*** Input records

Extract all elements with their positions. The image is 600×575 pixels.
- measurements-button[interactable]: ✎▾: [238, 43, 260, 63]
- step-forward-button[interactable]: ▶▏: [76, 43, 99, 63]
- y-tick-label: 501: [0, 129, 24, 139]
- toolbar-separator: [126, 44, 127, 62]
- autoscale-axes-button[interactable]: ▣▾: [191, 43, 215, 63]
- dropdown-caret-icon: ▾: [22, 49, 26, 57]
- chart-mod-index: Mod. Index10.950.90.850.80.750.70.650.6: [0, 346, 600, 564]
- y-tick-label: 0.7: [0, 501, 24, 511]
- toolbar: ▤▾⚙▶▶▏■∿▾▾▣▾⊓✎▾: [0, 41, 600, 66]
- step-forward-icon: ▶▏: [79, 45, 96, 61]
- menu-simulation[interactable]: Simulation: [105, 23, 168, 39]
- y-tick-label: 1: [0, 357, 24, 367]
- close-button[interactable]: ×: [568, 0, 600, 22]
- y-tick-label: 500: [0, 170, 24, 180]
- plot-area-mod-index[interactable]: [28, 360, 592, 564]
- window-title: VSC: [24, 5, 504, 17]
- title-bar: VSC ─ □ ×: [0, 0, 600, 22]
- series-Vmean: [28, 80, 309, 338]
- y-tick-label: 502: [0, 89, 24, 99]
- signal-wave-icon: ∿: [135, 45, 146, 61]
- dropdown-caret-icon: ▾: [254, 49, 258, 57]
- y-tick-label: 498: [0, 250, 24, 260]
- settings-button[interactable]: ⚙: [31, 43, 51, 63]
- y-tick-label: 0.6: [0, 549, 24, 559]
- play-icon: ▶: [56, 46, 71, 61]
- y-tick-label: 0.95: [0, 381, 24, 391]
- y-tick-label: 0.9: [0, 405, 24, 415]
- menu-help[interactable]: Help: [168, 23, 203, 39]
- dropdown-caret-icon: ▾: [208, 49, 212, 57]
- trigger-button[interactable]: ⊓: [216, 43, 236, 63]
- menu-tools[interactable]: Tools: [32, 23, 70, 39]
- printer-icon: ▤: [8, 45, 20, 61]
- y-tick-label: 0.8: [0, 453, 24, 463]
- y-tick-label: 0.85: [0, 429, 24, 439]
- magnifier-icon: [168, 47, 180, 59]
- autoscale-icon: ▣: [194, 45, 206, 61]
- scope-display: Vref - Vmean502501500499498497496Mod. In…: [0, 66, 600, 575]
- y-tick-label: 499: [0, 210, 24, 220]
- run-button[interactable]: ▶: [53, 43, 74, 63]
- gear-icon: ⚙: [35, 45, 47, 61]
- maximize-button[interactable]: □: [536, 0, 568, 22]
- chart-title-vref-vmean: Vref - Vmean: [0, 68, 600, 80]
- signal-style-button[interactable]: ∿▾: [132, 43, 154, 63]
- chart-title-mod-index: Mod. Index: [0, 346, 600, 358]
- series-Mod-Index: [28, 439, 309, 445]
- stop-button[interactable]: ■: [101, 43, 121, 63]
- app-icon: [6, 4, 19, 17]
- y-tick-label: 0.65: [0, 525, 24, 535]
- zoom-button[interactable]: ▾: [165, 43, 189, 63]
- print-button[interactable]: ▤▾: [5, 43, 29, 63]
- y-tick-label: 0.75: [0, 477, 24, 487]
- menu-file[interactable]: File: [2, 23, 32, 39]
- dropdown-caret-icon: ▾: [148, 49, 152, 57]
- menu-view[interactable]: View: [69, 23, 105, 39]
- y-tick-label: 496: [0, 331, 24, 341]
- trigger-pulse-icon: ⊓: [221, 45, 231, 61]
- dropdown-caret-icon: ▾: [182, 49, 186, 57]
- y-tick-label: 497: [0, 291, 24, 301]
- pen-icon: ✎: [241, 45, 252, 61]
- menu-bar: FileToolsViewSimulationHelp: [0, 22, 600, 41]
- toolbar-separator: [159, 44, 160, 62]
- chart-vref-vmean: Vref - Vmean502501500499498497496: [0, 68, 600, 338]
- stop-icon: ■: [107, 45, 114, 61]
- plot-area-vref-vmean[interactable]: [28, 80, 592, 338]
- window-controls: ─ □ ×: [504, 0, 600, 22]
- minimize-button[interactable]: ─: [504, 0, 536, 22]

******

- _Your assignment_: Look over the data and work out how many lines include the word "caret"; reply with the number only.

- _Expected output_: 5